Tuesday, February 12, 2013

"people treat you so good, why you duwan him...."

i was asked this question countless of times, be it friends or family, and even myself. why, i often wonder. different mood gives me different answer. sometimes, i just want a new experience with somebody i like. else, i am bored with long distance relationship. but most of the time, i think it's because i entered into this relationship with the thinking that being loved is better than to love. love isnt equal i know, but in this case, it's too unequal. the love he has for me is overbearing compared to what i can give. i thought love can be cultured, but then again, love can diminish too, at a faster rate.

the time for me to give my final answer is getting nearer. once decided, i could never turn back, maybe i will never meet a guy like him anymore. logic thinking, i would regret my decision to break up ever. i would never have to worry about family, financial or love security if i go back to him. it is like all nicely arranged. but then again, i wanted to experience something new, something that i want. as i grow old, i would come to regret my decision, or maybe i will be thankful, i cant know for sure. in any way, i hope i can make the best out of the situation.
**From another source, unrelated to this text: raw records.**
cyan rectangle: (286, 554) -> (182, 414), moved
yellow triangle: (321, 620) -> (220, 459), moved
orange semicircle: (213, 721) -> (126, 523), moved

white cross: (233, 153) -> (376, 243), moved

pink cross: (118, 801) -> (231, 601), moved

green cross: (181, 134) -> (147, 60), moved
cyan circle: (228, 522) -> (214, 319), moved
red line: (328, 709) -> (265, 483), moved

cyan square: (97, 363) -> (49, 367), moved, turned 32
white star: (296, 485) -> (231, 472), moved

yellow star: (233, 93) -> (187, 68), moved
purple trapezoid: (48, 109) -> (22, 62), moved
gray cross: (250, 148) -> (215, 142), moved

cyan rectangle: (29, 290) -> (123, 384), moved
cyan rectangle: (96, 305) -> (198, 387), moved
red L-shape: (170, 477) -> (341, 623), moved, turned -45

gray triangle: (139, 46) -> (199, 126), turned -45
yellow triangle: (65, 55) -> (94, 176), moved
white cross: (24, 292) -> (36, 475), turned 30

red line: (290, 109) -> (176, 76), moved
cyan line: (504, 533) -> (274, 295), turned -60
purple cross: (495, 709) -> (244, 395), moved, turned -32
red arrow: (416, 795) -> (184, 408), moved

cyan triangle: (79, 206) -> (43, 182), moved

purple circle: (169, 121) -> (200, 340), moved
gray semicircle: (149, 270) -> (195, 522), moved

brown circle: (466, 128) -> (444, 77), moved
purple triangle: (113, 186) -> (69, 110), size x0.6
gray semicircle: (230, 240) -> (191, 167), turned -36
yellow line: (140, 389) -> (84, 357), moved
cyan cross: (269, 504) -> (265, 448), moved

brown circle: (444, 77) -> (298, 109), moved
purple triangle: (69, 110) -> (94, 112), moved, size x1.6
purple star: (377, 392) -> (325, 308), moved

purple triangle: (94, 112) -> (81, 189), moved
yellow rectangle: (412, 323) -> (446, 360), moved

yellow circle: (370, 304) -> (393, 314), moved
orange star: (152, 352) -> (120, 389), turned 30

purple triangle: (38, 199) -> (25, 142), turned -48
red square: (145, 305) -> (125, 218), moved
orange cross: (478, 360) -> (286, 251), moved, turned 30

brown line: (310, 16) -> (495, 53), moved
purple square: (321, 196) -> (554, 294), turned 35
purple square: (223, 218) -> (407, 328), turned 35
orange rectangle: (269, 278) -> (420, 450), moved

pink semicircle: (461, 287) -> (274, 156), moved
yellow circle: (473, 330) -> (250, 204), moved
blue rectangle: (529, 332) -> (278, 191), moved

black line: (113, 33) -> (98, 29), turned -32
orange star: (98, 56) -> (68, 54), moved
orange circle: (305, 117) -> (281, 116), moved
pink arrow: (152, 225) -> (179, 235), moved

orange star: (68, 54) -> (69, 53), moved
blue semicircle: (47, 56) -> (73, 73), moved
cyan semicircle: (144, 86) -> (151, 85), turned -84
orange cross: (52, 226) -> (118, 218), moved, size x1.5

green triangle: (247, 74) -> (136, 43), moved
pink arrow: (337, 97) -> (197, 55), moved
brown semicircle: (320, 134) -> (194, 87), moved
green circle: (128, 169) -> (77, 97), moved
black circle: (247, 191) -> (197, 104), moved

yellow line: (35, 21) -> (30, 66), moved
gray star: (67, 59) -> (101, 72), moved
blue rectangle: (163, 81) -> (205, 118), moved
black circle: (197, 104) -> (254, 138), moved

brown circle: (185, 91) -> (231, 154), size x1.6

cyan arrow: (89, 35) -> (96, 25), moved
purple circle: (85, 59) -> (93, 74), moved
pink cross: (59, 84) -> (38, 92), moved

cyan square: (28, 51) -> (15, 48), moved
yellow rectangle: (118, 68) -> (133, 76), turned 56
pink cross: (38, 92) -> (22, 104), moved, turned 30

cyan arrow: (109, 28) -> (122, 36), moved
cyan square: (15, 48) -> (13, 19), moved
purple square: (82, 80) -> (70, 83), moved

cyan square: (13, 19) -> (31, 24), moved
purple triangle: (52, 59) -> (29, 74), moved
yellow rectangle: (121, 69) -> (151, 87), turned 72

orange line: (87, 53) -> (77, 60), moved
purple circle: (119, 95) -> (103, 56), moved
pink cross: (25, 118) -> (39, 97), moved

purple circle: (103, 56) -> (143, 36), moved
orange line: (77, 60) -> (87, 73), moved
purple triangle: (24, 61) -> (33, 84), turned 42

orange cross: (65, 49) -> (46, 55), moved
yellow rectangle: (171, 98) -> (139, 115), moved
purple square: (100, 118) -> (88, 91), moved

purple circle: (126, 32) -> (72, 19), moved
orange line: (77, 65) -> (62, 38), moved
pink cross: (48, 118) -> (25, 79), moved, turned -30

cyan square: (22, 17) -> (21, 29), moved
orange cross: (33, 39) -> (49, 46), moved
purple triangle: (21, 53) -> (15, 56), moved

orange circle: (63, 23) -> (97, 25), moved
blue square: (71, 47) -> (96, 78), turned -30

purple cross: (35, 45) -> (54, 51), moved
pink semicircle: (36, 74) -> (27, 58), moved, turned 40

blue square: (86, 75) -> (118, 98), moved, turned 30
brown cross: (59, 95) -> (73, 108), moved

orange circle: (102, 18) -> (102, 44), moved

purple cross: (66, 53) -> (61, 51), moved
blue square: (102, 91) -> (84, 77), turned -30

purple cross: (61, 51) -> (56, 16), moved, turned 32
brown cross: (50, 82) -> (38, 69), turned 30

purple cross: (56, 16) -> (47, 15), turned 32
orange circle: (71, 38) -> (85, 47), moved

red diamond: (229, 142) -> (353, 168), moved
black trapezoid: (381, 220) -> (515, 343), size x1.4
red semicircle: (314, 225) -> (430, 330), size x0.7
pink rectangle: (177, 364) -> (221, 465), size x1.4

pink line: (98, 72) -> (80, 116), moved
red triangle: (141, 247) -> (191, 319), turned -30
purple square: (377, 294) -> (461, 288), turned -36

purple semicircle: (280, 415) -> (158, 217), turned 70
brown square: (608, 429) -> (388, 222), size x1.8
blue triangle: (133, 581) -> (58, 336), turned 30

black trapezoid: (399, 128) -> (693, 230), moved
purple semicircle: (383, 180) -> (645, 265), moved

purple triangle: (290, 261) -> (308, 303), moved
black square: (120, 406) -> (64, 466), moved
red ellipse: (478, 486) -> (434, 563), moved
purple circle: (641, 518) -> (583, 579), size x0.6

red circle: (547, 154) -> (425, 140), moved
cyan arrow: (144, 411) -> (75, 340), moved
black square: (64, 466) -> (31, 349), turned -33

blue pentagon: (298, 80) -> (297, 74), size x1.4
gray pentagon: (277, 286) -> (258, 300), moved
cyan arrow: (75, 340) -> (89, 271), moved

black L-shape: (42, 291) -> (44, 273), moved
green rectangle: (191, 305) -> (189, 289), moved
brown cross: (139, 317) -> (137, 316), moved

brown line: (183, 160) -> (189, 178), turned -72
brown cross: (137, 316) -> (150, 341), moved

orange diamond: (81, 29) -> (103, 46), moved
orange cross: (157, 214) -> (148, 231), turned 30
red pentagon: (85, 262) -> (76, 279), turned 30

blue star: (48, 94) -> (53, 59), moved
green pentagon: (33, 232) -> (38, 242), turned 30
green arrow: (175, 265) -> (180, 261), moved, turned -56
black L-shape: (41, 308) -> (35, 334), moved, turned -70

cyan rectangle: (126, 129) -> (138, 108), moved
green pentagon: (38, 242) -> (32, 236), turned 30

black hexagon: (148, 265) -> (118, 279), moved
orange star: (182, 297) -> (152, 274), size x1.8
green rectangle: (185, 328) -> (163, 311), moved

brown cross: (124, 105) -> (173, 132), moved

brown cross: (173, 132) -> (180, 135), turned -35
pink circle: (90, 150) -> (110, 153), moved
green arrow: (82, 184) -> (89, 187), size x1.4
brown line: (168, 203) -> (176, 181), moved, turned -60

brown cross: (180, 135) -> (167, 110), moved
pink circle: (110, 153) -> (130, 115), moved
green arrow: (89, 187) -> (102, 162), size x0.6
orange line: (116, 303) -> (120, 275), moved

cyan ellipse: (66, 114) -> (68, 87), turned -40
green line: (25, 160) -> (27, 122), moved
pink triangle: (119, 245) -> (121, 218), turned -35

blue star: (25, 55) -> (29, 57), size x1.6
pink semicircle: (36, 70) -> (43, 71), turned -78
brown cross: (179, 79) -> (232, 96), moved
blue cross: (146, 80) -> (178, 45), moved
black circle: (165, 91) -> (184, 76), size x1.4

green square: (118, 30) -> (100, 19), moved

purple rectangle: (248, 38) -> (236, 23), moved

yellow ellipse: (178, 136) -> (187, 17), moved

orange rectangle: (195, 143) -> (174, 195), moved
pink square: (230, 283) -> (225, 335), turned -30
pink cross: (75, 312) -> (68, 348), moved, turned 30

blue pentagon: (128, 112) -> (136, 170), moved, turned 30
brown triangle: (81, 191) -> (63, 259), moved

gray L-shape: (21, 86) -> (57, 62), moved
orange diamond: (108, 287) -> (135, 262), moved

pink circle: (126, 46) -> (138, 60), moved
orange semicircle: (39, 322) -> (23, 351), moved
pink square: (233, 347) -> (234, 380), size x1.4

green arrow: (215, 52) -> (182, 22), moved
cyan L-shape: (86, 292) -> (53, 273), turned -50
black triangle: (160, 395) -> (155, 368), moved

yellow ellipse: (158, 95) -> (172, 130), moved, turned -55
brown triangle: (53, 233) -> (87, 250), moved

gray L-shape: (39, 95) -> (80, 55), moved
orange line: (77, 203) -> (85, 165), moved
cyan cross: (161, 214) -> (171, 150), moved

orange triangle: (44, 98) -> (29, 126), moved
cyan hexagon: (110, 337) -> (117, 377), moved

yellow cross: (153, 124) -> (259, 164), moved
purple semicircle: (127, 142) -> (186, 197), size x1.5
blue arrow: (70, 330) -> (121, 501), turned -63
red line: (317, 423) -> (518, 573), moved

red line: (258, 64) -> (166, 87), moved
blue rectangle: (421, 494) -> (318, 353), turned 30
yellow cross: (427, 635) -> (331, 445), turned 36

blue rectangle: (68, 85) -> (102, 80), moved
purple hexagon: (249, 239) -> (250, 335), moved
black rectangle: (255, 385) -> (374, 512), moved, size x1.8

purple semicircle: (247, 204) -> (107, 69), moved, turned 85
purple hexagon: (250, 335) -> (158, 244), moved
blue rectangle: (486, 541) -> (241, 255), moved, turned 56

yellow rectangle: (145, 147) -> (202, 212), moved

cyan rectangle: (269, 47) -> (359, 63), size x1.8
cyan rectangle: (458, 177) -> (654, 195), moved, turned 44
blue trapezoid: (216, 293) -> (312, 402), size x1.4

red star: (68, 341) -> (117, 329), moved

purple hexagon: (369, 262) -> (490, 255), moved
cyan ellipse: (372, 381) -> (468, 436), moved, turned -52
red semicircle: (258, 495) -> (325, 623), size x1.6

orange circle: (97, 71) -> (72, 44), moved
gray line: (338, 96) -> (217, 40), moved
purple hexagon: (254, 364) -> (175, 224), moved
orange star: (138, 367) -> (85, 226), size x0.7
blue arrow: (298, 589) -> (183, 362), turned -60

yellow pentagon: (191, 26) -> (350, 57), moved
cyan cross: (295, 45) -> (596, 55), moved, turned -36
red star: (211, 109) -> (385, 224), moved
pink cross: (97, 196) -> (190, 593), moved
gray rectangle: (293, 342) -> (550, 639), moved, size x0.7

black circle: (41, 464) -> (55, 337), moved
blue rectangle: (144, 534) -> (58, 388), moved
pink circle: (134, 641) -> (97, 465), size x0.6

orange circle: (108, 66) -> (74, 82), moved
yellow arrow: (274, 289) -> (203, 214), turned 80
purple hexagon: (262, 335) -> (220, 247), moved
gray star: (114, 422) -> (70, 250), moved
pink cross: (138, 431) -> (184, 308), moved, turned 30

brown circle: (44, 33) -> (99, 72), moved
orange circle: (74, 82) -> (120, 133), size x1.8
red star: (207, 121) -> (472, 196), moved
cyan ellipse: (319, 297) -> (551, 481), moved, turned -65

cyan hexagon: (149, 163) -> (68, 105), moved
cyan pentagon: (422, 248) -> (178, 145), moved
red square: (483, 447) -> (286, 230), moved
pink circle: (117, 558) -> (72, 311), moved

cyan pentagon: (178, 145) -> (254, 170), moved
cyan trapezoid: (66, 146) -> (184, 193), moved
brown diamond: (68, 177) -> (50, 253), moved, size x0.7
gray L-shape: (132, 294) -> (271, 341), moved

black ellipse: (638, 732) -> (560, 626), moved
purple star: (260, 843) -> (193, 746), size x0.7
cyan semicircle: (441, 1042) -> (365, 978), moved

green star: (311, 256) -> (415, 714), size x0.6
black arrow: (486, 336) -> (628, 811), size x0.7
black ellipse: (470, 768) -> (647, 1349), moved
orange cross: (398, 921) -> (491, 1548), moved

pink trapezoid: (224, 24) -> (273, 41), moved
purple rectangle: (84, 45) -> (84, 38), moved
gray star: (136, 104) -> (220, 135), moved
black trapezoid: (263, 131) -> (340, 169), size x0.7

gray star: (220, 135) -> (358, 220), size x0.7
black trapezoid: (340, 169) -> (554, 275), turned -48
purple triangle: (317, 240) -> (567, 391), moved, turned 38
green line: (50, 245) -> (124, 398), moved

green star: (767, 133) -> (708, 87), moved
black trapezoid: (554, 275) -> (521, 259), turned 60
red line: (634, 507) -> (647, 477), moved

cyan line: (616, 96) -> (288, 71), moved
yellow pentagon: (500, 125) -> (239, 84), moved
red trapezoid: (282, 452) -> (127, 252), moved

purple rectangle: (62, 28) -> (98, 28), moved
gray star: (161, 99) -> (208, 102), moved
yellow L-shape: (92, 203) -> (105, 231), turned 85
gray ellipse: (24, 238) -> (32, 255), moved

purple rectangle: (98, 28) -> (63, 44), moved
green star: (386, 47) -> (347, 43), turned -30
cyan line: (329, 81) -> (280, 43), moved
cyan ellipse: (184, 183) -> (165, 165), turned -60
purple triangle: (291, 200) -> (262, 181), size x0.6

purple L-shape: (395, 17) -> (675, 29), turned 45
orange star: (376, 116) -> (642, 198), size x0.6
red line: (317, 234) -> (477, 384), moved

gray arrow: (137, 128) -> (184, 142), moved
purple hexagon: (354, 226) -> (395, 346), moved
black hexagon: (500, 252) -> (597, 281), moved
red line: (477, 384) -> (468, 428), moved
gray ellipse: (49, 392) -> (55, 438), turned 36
i am one hell of a stubborn girl. 

Saturday, February 2, 2013

i threw away my true love to pursuit a short meaningless fun. some days i thought about it, some days i don't. often, i try not to regret my decision. but when i'm not most aware, the sharp pang of longing struck my heart. why did i kick him out of my heart? he was unaware of my turmoil. it's so unfair to him. i didnt even give him a chance to repair the gap between us. i had walked too far from the boundaries that separate us. i fell into the charms of another man easily. once i wandered off, it's hard to turn back. i decided to let go of the past. looking back, sometimes, i want to go back. but it's not possible. i hurted him too much. i hurt everyone in the process. i put my selfish want ahead of everything else. i want to enjoy the short fun, it's too hard to stop now. but sometimes, i wish i didnt do it, i wish i didnt stray at the first place. day by day gone without you by me, the hole that i had not noticed before gets bigger and bigger. i dont know how you felt, it must had felt thousand times worse. but you'll cope, i know, somehow you will. i wish that if fate puts us together again, you can accept me. but the words you utter to me last, that we will never be together again, brings me back crushing to reality. if only i stay strong enough at the first place.